Source data:
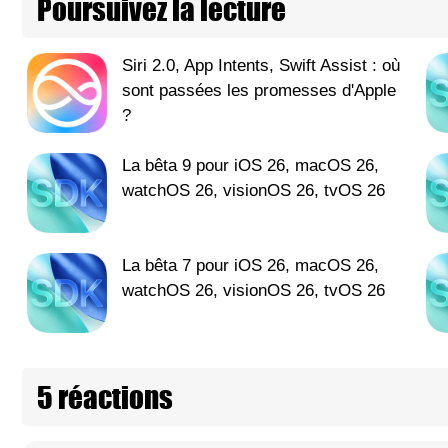
Poursuivez la lecture
Siri 2.0, App Intents, Swift Assist : où
sont passées les promesses d'Apple
?
La bêta 9 pour iOS 26, macOS 26,
watchOS 26, visionOS 26, tvOS 26
La bêta 7 pour iOS 26, macOS 26,
watchOS 26, visionOS 26, tvOS 26
5 réactions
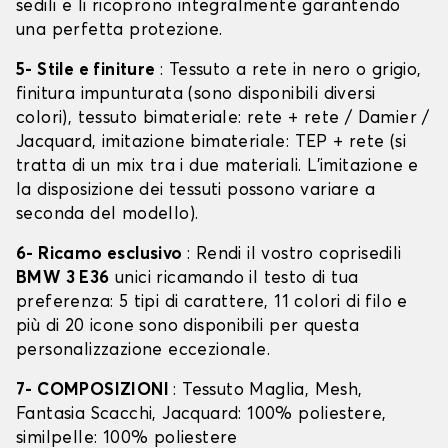
sedili e li ricoprono integralmente garantendo
una perfetta protezione.
5- Stile e finiture
: Tessuto a rete in nero o grigio,
finitura impunturata (sono disponibili diversi
colori), tessuto bimateriale: rete + rete / Damier /
Jacquard, imitazione bimateriale: TEP + rete (si
tratta di un mix tra i due materiali. L'imitazione e
la disposizione dei tessuti possono variare a
seconda del modello).
6- Ricamo esclusivo
: Rendi il vostro coprisedili
BMW 3 E36
unici ricamando il testo di tua
preferenza: 5 tipi di carattere, 11 colori di filo e
più di 20 icone sono disponibili per questa
personalizzazione eccezionale.
7- COMPOSIZIONI
: Tessuto Maglia, Mesh,
Fantasia Scacchi, Jacquard: 100% poliestere,
similpelle: 100% poliestere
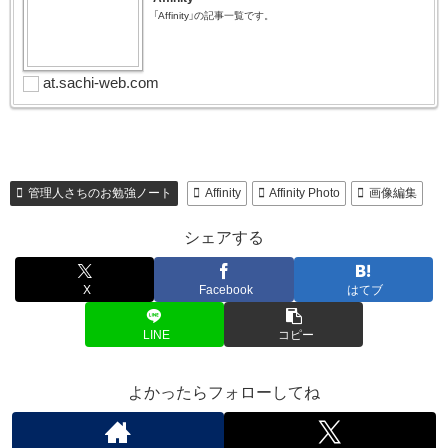
「Affinity」の記事一覧です。
at.sachi-web.com
管理人さちのお勉強ノート
Affinity
Affinity Photo
画像編集
シェアする
X
Facebook
はてブ
LINE
コピー
よかったらフォローしてね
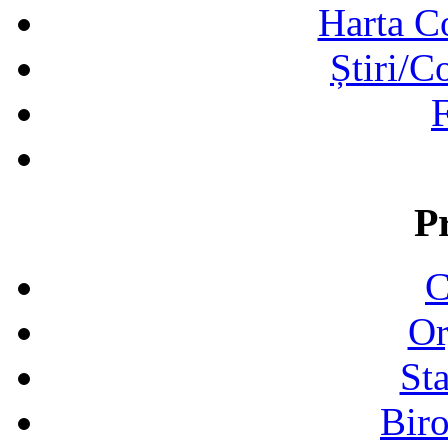
Harta C
Știri/C
F
P
C
Or
Sta
Biro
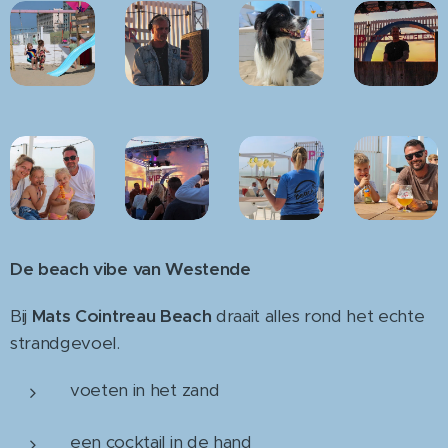
De beach vibe van Westende
Bij
Mats Cointreau Beach
draait alles rond het echte
strandgevoel.
voeten in het zand
een cocktail in de hand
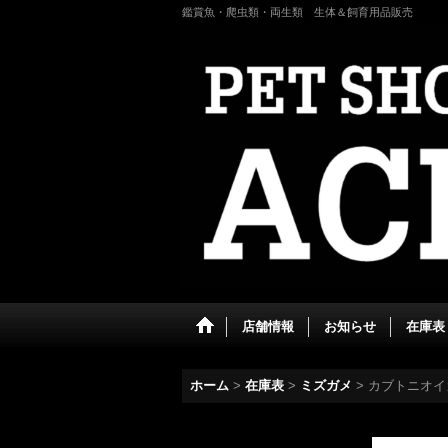
鑑賞魚・爬虫類・両生類 生体＆飼育用品販売
店舗情報
お知らせ
在庫表
ホーム
>
在庫表
>
ミズガメ
>
カブトニオイ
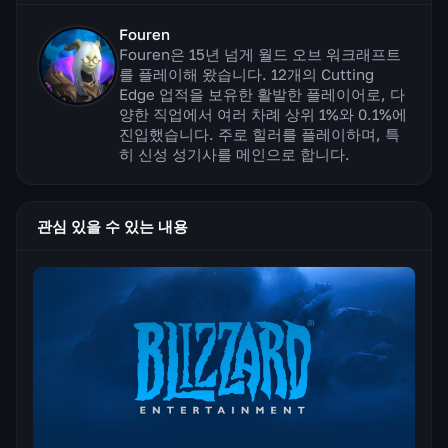
Fouren
Fouren은 15년 넘게 월드 오브 워크래프트
를 플레이해 왔습니다. 12개의 Cutting
Edge 업적을 보유한 활발한 플레이어로, 다
양한 직업에서 여러 차례 상위 1%와 0.1%에
진입했습니다. 주로 힐러를 플레이하며, 특
히 신성 성기사를 메인으로 합니다.
관심 있을 수 있는 내용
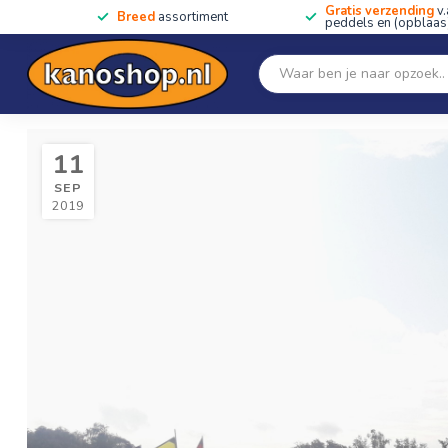
Gratis verzending
v.
Breed
assortiment
peddels en (opblaas)
Home
SALE!!
Kano's, kajaks & SUP's
Peddels
Home
/
Open Kano Festival 2019
/
Blog
11
SEP
2019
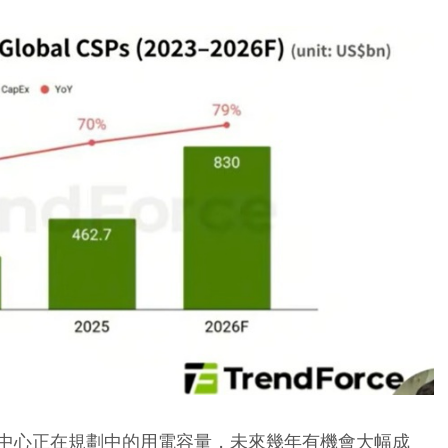
中心正在規劃中的用電容量，未來幾年有機會大幅成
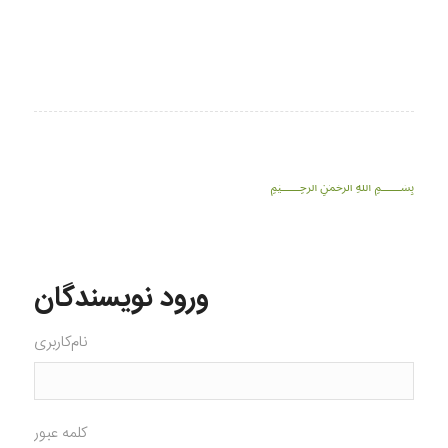
﷽
ورود نویسندگان
نام‌کاربری
کلمه عبور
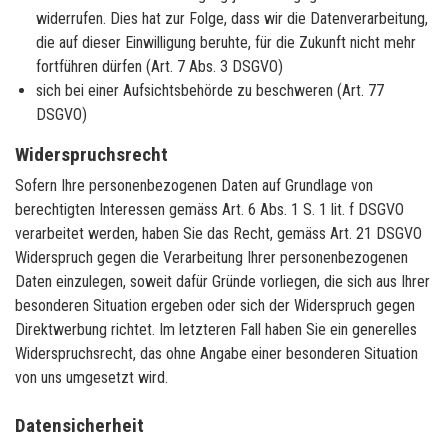
widerrufen. Dies hat zur Folge, dass wir die Datenverarbeitung,
die auf dieser Einwilligung beruhte, für die Zukunft nicht mehr
fortführen dürfen (Art. 7 Abs. 3 DSGVO)
sich bei einer Aufsichtsbehörde zu beschweren (Art. 77
DSGVO)
Widerspruchsrecht
Sofern Ihre personenbezogenen Daten auf Grundlage von
berechtigten Interessen gemäss Art. 6 Abs. 1 S. 1 lit. f DSGVO
verarbeitet werden, haben Sie das Recht, gemäss Art. 21 DSGVO
Widerspruch gegen die Verarbeitung Ihrer personenbezogenen
Daten einzulegen, soweit dafür Gründe vorliegen, die sich aus Ihrer
besonderen Situation ergeben oder sich der Widerspruch gegen
Direktwerbung richtet. Im letzteren Fall haben Sie ein generelles
Widerspruchsrecht, das ohne Angabe einer besonderen Situation
von uns umgesetzt wird.
Datensicherheit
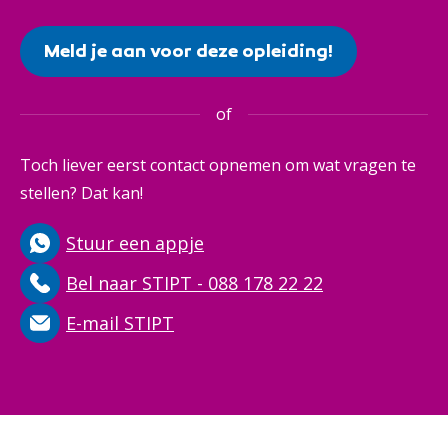
Meld je aan voor deze opleiding!
of
Toch liever eerst contact opnemen om wat vragen te
stellen? Dat kan!
Stuur een appje
Bel naar STIPT - 088 178 22 22
E-mail STIPT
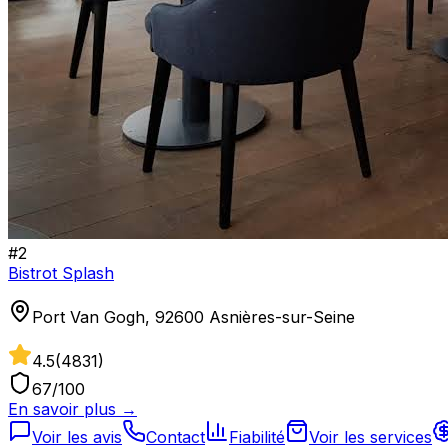
#
2
Bistrot Splash
Port Van Gogh, 92600 Asnières-sur-Seine
4.5
(
4831
)
67
/100
En savoir plus →
Voir les avis
Contact
Fiabilité
Voir les services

What is required: The whole listing above is to be printed again exactly; pictures stay out of it.

Solution:
Poursuivez la lecture
Siri 2.0, App Intents, Swift Assist : où
sont passées les promesses d'Apple
?
La bêta 9 pour iOS 26, macOS 26,
watchOS 26, visionOS 26, tvOS 26
La bêta 7 pour iOS 26, macOS 26,
watchOS 26, visionOS 26, tvOS 26
5 réactions
sedili e li ricoprono integralmente garantendo
una perfetta protezione.
5- Stile e finiture
: Tessuto a rete in nero o grigio,
finitura impunturata (sono disponibili diversi
colori), tessuto bimateriale: rete + rete / Damier /
Jacquard, imitazione bimateriale: TEP + rete (si
tratta di un mix tra i due materiali. L'imitazione e
la disposizione dei tessuti possono variare a
seconda del modello).
6- Ricamo esclusivo
: Rendi il vostro coprisedili
BMW 3 E36
unici ricamando il testo di tua
preferenza: 5 tipi di carattere, 11 colori di filo e
più di 20 icone sono disponibili per questa
personalizzazione eccezionale.
7- COMPOSIZIONI
: Tessuto Maglia, Mesh,
Fantasia Scacchi, Jacquard: 100% poliestere,
similpelle: 100% poliestere
「Affinity」の記事一覧です。
at.sachi-web.com
管理人さちのお勉強ノート
Affinity
Affinity Photo
画像編集
シェアする
X
Facebook
はてブ
LINE
コピー
よかったらフォローしてね
Harta C
Știri/C
F
P
C
Or
Sta
Biro
De beach vibe van Westende
Bij
Mats Cointreau Beach
draait alles rond het echte
strandgevoel.
voeten in het zand
een cocktail in de hand
鑑賞魚・爬虫類・両生類 生体＆飼育用品販売
店舗情報
お知らせ
在庫表
ホーム
>
在庫表
>
ミズガメ
>
カブトニオイ
Fouren
Fouren은 15년 넘게 월드 오브 워크래프트
를 플레이해 왔습니다. 12개의 Cutting
Edge 업적을 보유한 활발한 플레이어로, 다
양한 직업에서 여러 차례 상위 1%와 0.1%에
진입했습니다. 주로 힐러를 플레이하며, 특
히 신성 성기사를 메인으로 합니다.
관심 있을 수 있는 내용
Gratis verzending
v.
Breed
assortiment
peddels en (opblaas)
Home
SALE!!
Kano's, kajaks & SUP's
Peddels
Home
/
Open Kano Festival 2019
/
Blog
11
SEP
2019
中心正在規劃中的用電容量，未來幾年有機會大幅成
﷽
ورود نویسندگان
نام‌کاربری
کلمه عبور
widerrufen. Dies hat zur Folge, dass wir die Datenverarbeitung,
die auf dieser Einwilligung beruhte, für die Zukunft nicht mehr
fortführen dürfen (Art. 7 Abs. 3 DSGVO)
sich bei einer Aufsichtsbehörde zu beschweren (Art. 77
DSGVO)
Widerspruchsrecht
Sofern Ihre personenbezogenen Daten auf Grundlage von
berechtigten Interessen gemäss Art. 6 Abs. 1 S. 1 lit. f DSGVO
verarbeitet werden, haben Sie das Recht, gemäss Art. 21 DSGVO
Widerspruch gegen die Verarbeitung Ihrer personenbezogenen
Daten einzulegen, soweit dafür Gründe vorliegen, die sich aus Ihrer
besonderen Situation ergeben oder sich der Widerspruch gegen
Direktwerbung richtet. Im letzteren Fall haben Sie ein generelles
Widerspruchsrecht, das ohne Angabe einer besonderen Situation
von uns umgesetzt wird.
Datensicherheit
Meld je aan voor deze opleiding!
of
Toch liever eerst contact opnemen om wat vragen te
stellen? Dat kan!
Stuur een appje
Bel naar STIPT - 088 178 22 22
E-mail STIPT
#
2
Bistrot Splash
Port Van Gogh, 92600 Asnières-sur-Seine
4.5
(
4831
)
67
/100
En savoir plus →
Voir les avis
Contact
Fiabilité
Voir les services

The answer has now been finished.